Jarvis miniseries part VII: Speech synthesis based on generated feedback

The journey of our AI-powered home assistant in Rust comes to an end with a text to speech synthesizer

Posted by Jan on July 1, 2024

Where we left off

In the last post we took the Intent structure and prepared a feedback response to be conveyed back to the user in a text format. We used a templating system for the command branch and an entertaining AI approach for the question answering branch.

Goal of this post

Image of the processing pipeline

And just like that we’re at the end of the processing pipeline! This is the last post of the series. The only thing left to do is to take the generated text from Part VII and convert it back into audio so that it can be played through the speakers. Let’s get to it!

Audio playback

We used cpal as the microphone input library. We could use it again but we’d have to handle some WAV specifics ourselves. Fortunately the same RustAudio group has another helpful crate we can use: rodio. It is a layer on top of cpal with some extra functionality. Instead of going into each separate class we can check a snippet from their examples folder.

use std::io::BufReader;

fn main() {
    let (_stream, handle) = rodio::OutputStream::try_default().unwrap();
    let sink = rodio::Sink::try_new(&handle).unwrap();

    let file = std::fs::File::open("assets/music.wav").unwrap();
    sink.append(rodio::Decoder::new(BufReader::new(file)).unwrap());

    sink.sleep_until_end();
}

And comparing this to a simple beep in cpal it looks a lot easier to wrap our head around. With this example we can prepare most of our speech_synthesizer.rs.

Speech synthesizer

At long last we’ll have a main that takes only a Receiver and doesn’t output anything to the next stage. The train has arrived at the station. Let’s prepare the structure of the synthesizer.

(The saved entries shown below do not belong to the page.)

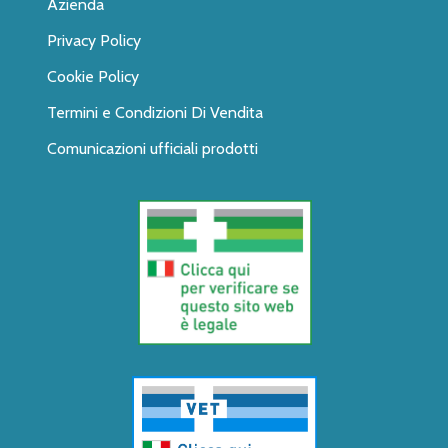
Azienda
Privacy Policy
Cookie Policy
Termini e Condizioni Di Vendita
Comunicazioni ufficiali prodotti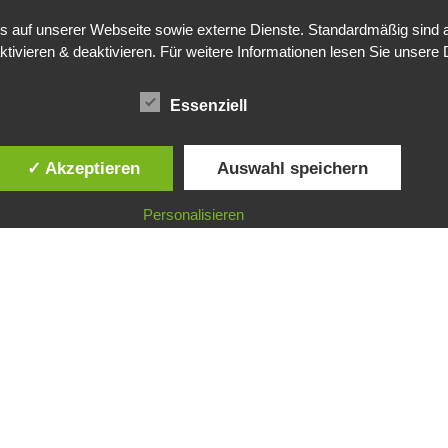
auf unserer Webseite sowie externe Dienste. Standardmäßig sind all
ktivieren & deaktivieren. Für weitere Informationen lesen Sie unse
Essenziell
✓ Akzeptieren
Auswahl speichern
Personalisieren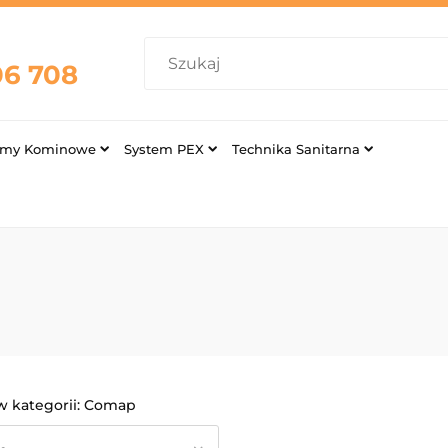
06 708
emy Kominowe
System PEX
Technika Sanitarna
Comap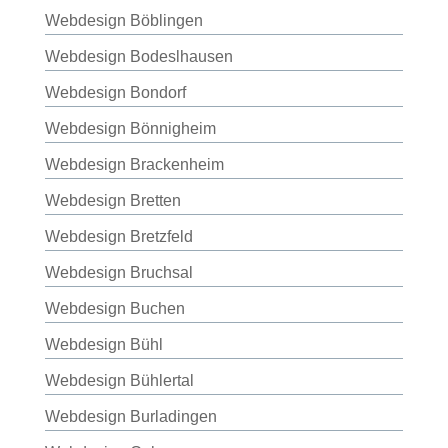
Webdesign Böblingen
Webdesign Bodeslhausen
Webdesign Bondorf
Webdesign Bönnigheim
Webdesign Brackenheim
Webdesign Bretten
Webdesign Bretzfeld
Webdesign Bruchsal
Webdesign Buchen
Webdesign Bühl
Webdesign Bühlertal
Webdesign Burladingen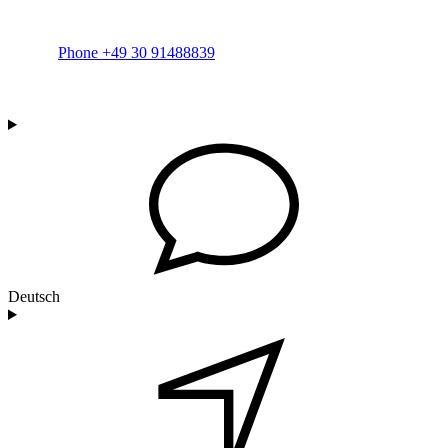
Phone +49 30 91488839
Deutsch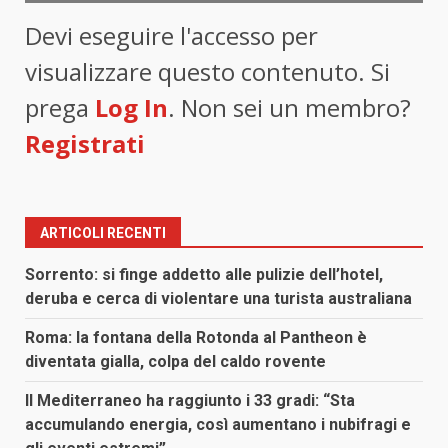
Devi eseguire l'accesso per
visualizzare questo contenuto. Si
prega
Log In
. Non sei un membro?
Registrati
ARTICOLI RECENTI
Sorrento: si finge addetto alle pulizie dell’hotel,
deruba e cerca di violentare una turista australiana
Roma: la fontana della Rotonda al Pantheon è
diventata gialla, colpa del caldo rovente
Il Mediterraneo ha raggiunto i 33 gradi: “Sta
accumulando energia, così aumentano i nubifragi e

use std::{io::Cursor, sync::{mpsc::Receiver, Arc}};

use anyhow::{Ok, Result};
use bytes::Bytes;
use rodio::{Decoder, OutputStream, Sink};

use crate::core::jarvis_signals::JarvisSignals;

pub fn main(signals: Arc<JarvisSignals>, feedback_rx: Receiver<String>) -> Result<()> {
    let (_stream, stream_handle) = OutputStream::try_default()?;
    let sink = Sink::try_new(&stream_handle)?;

    while !signals.is_shutdown() {
        let text = match feedback_rx.recv() {
            std::result::Result::Ok(str) => str,
            Err(_) => break
        };

        // The last missing piece is `get_audio_data`
        let audio_data = match get_audio_data(text) {
            Ok(data) => data,
            // because it can fail we want to have a fallback audio block
            Err(_) => read_fallback_feedback()
        };
        let source = Decoder::new_wav(
            Cursor::new(audio_data)
        )?;

        // While speaker output is happening we set the speaker
        // to be active so that any microphone input is discarded
        signals.set_speaker_active(true);
        sink.append(source);
        sink.sleep_until_end();
        signals.set_speaker_active(false);
    }

    Ok(())
}

fn get_audio_data(text: String) -> Result<Bytes> {
    // Generate WAV somehow    
}

Taking a look there’s not much new here. We establish a stream first. One side note is that even though _stream variable isn’t used anywhere replacing it with _ will cause the app to crash. That’s due to the fact that stream needs to be alive in order for stream_handle to work. If it’s assigned to _stream (the underscore so that compiler doesn’t complain about an unused variable) it is dropped only after it goes out of scope opposed to immediately in the other scenario.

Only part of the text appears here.